_Work instruction_.
Count the lines that contain the string "توجه" in the records beneath, and respond with the number only.

Stored data entries
+ + +

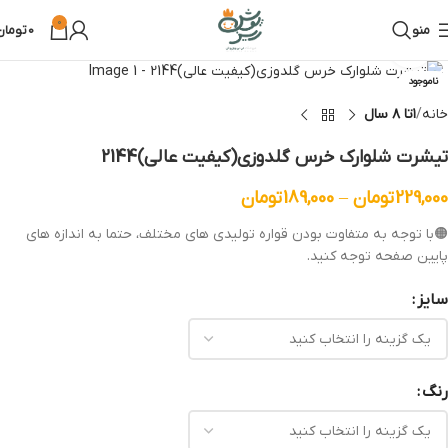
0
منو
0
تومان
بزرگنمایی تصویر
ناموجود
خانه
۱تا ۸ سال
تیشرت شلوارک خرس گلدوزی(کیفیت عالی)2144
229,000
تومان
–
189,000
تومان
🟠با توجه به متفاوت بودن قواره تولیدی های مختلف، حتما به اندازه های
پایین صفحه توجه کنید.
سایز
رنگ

+ + +

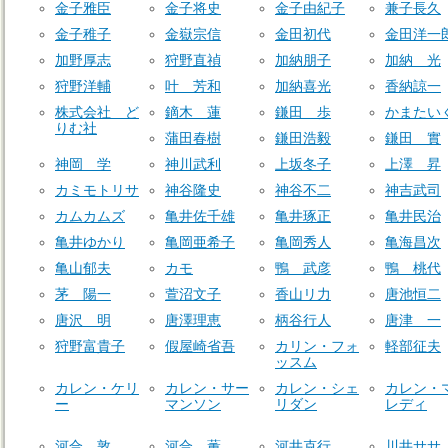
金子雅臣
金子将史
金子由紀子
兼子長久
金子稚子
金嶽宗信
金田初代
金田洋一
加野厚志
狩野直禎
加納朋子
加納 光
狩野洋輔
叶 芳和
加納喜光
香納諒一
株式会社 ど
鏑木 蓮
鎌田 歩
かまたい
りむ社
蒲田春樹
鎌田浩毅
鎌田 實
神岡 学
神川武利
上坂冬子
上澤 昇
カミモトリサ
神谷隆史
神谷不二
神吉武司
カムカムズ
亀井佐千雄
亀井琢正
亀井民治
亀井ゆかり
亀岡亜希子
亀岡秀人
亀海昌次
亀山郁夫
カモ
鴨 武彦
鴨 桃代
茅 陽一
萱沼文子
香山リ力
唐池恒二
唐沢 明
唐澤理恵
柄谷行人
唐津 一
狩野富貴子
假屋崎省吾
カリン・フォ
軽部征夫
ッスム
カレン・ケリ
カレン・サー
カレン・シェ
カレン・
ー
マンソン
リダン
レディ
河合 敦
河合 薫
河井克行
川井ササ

+ + +

_Result_.
2